3

I'm working on a PHP script to automatically decompress and scan tar.gz archives located on an external USB drive, and I've run into a couple of strange problems. Once the script locates an archive, it attempts to create a temporary directory on the USB drive to decompress the archive to. To guarantee a unique temporary directory name (because this script may be running multiple times concurrently), I name the file using a random 5-digit portion of the current time's MD5, like so:

$temp = "/media/$driveName/".substr(md5(microtime()), rand(0, 26), 5);

Because USB drives are not mounted in the server file system, I can't use PHP's built in file management commands (mkdir(), glob(), etc.), and instead can only interact with the file system using terminal commands executed with exec() or shell_exec(). So, to actually create the temporary directory with the above name, I use a basic terminal mkdir command:

shell_exec("mkdir $temp");

Next, I extract the archive to the temporary directory:

shell_exec("tar -xzf $archivePath -C $temp");

Finally, after I've finished analyzing the archive, I delete the temporary directory and its contents:

shell_exec("rm -rf $temp");

However, I'm running into two strange problems:

  1. Occasionally, maybe one out of every five runs, the temporary directory is created with a corrupted name. When displayed using ls directory, it looks something like 06191v??????.???v???. However, when using the tab key to automatically fill in a cd command, it fills in a much longer string, something like 06191v\342\226\200\342\225\232.\342\211\2100v\342\226\200/. I know that the string is fine immediately before passing it to shell_exec() (I've even attempted to use substr() to limit it to the correct length, but to no avail), and that the series of characters following the first slash (so starting at 342) is always the same, regardless of what the initial five characters are (the character in between the initial five and the slash is always a letter but is otherwise random). Other than that, however, I'm at a loss.

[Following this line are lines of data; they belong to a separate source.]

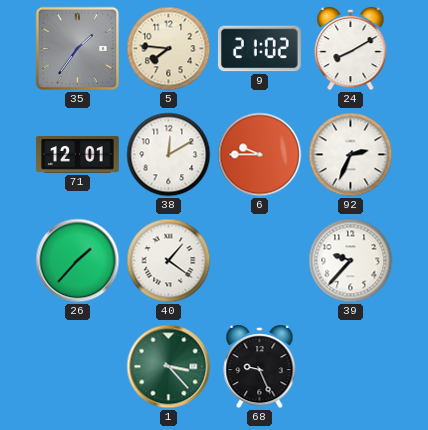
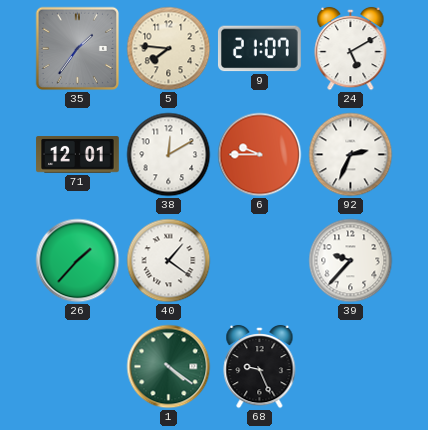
9: 21:02 -> 21:07
24: 8:10 -> 5:10
1: 3:23 -> 4:21
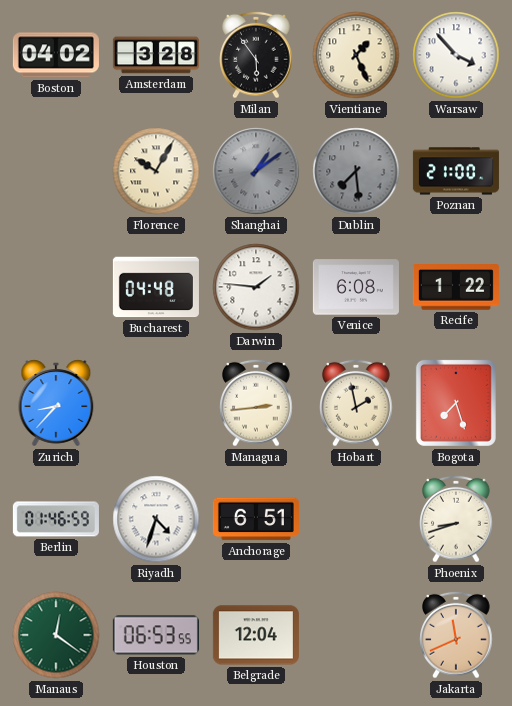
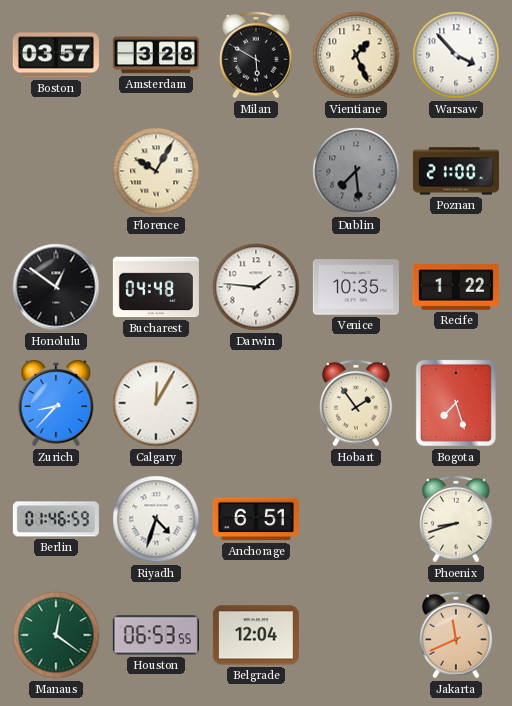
Boston: 04:02 -> 03:57
Milan: 5:54 -> 5:50
Shanghai: 1:09 -> none
Honolulu: none -> 12:51
Venice: 6:08 -> 10:35
Calgary: none -> 12:05
Managua: 2:44 -> none
Hobart: 1:58 -> 1:54
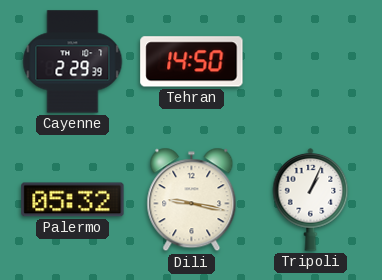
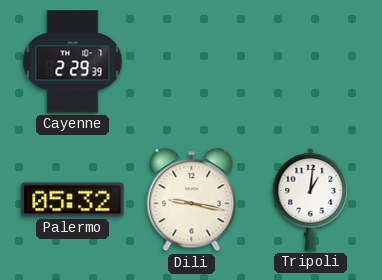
Tehran: 14:50 -> none
Tripoli: 1:04 -> 1:01
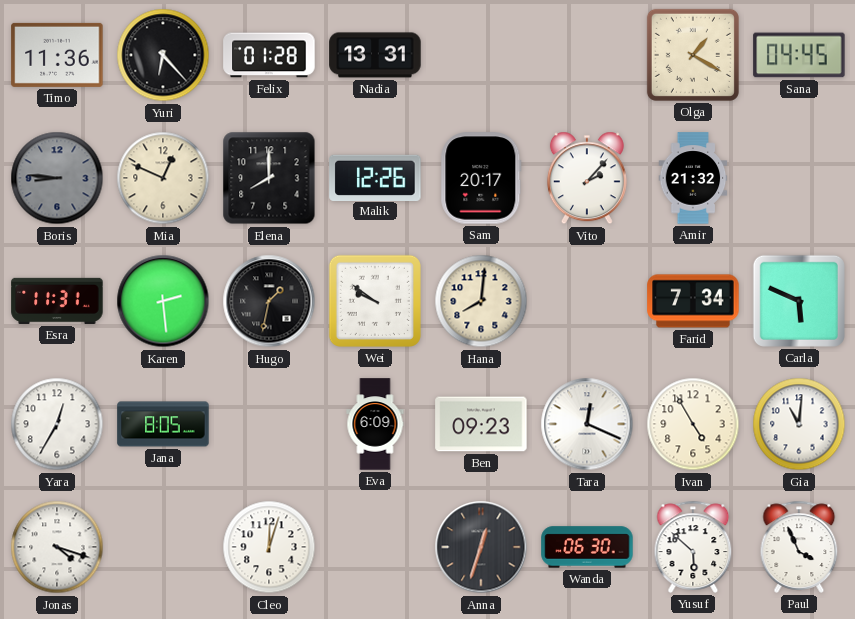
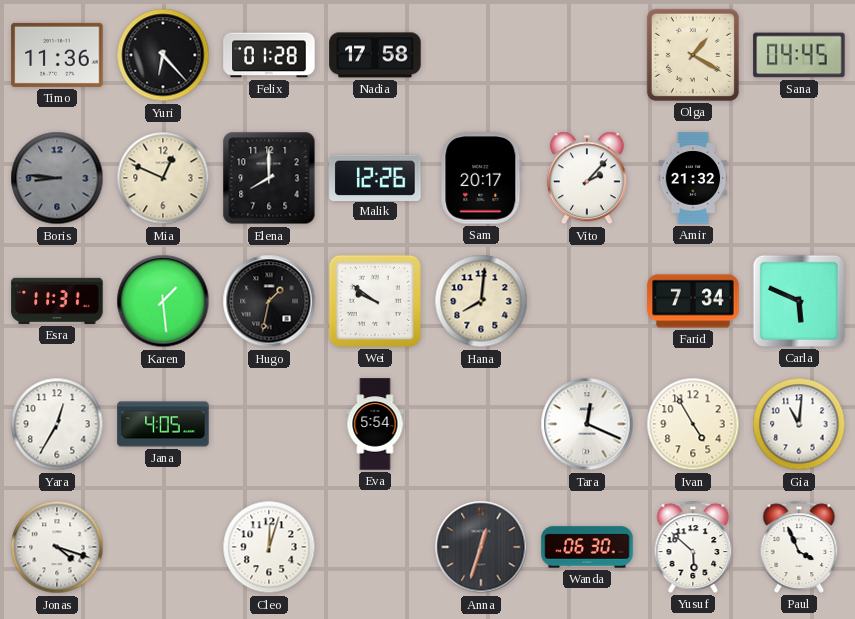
Nadia: 13:31 -> 17:58
Karen: 2:29 -> 1:29
Jana: 8:05 -> 4:05
Eva: 6:09 -> 5:54
Ben: 09:23 -> none
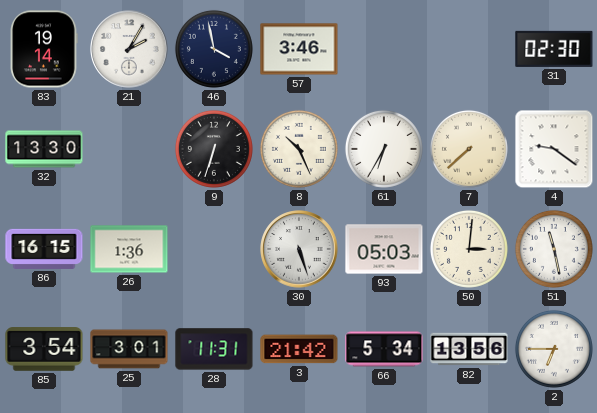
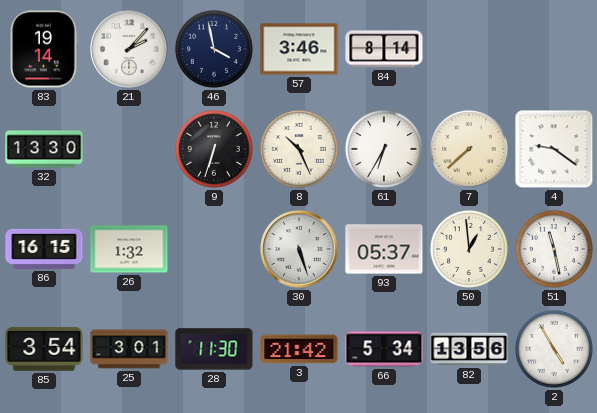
21: 2:05 -> 2:07
84: none -> 8:14
31: 02:30 -> none
26: 1:36 -> 1:32
93: 05:03 -> 05:37
50: 3:01 -> 12:59
28: 11:31 -> 11:30
2: 6:45 -> 4:55
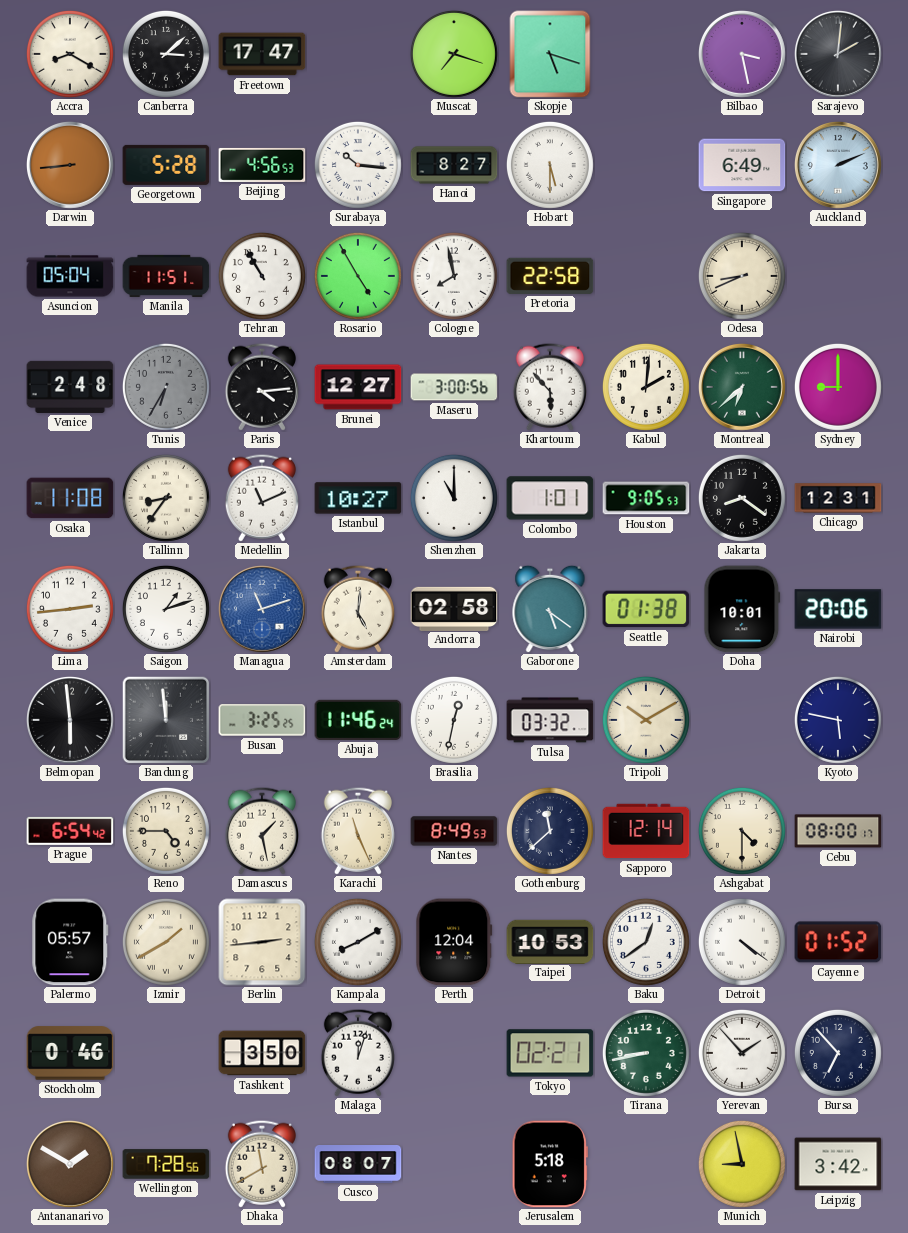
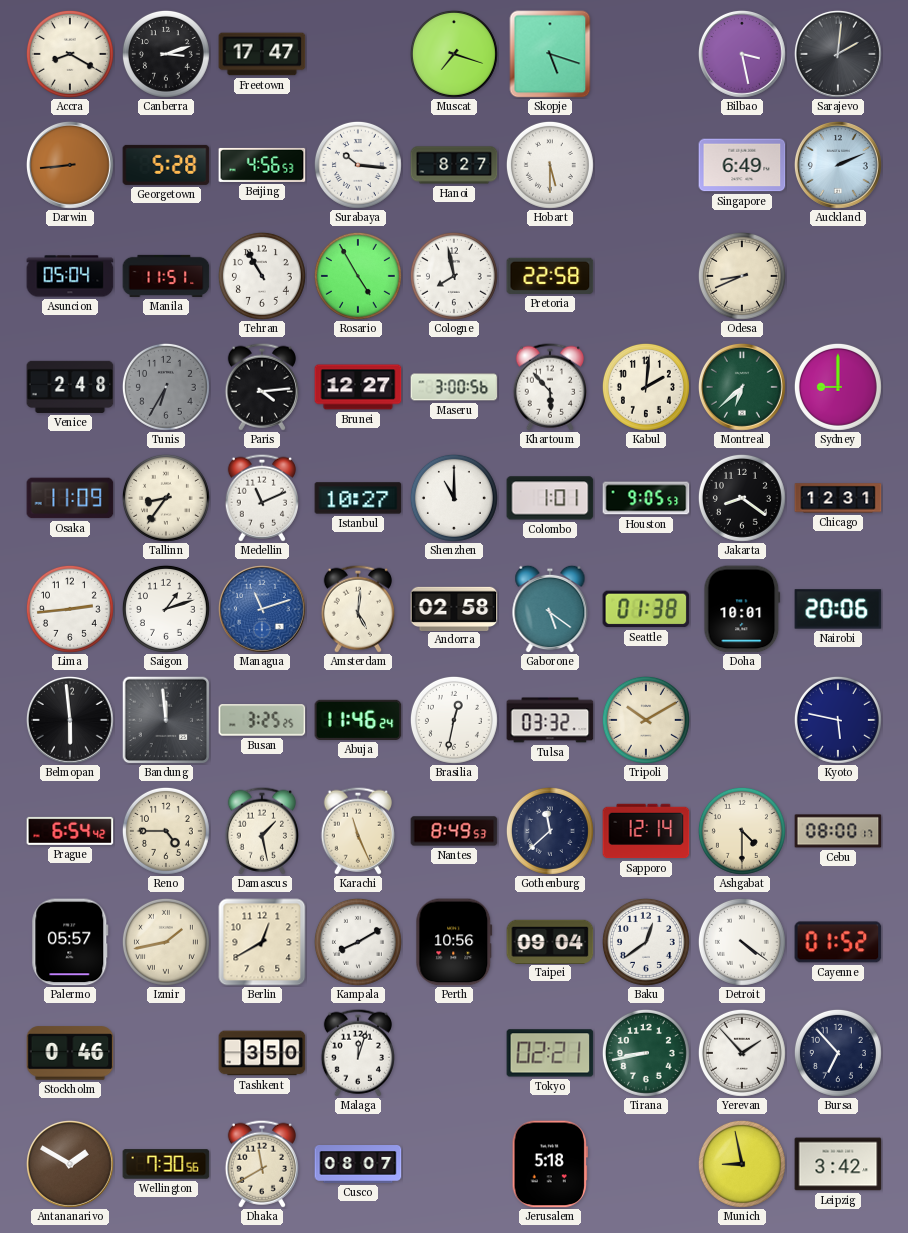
Canberra: 3:08 -> 3:12
Osaka: 11:08 -> 11:09
Izmir: 1:40 -> 1:43
Berlin: 2:44 -> 12:40
Perth: 12:04 -> 10:56
Taipei: 10:53 -> 09:04
Wellington: 7:28 -> 7:30
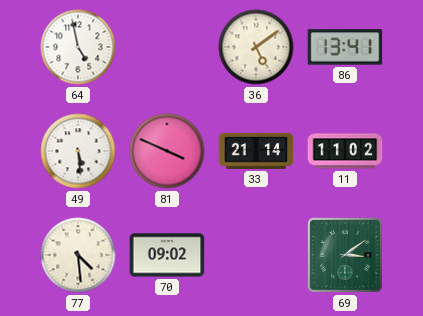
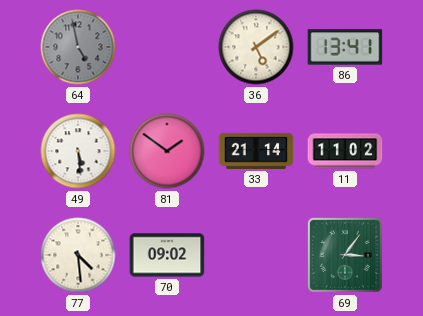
64 dial: white -> grey
81: 3:49 -> 1:51
69: 3:09 -> 3:06
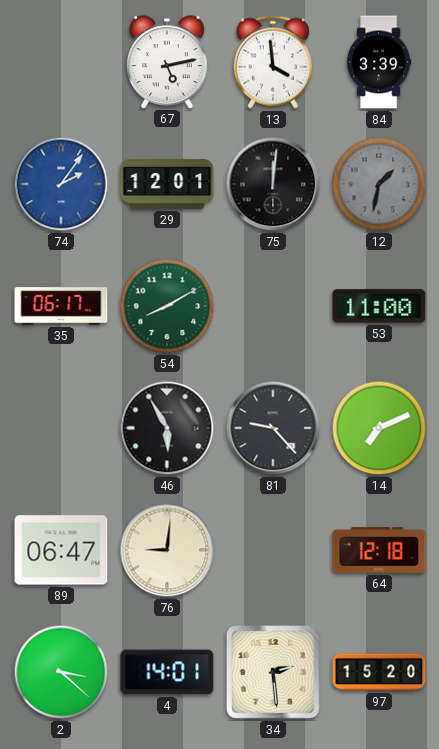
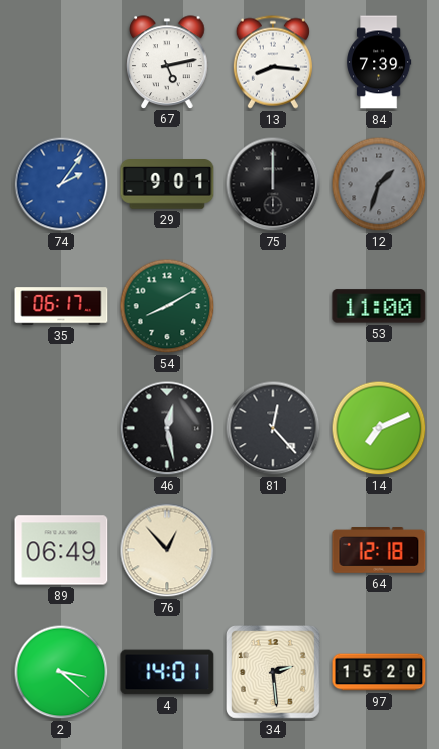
13: 3:59 -> 8:16
84: 3:39 -> 7:39
29: 12:01 -> 9:01
75: 12:01 -> 12:00
12: 1:32 -> 1:33
46: 5:55 -> 12:28
81: 9:23 -> 12:23
89: 06:47 -> 06:49
76: 9:01 -> 12:53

  2. For some reason, the shell_exec("rm -rf $temp"); I'm using to delete the temporary directory at the end of the script only works if I execute it twice. If I execute it just once, I get the following error: rm: cannot remove '/media/FILESYSTEM/f3637': Directory not empty, which is weird in and of itself because -rf should be overriding this error. This behavior can be duplicated in the server's command prompt as well.

I can't seem to find anything related to either of these problems online, so I'm hoping that it's just me making a dumb mistake and not a problem with my installation or USB drive. Thanks in advance for any help!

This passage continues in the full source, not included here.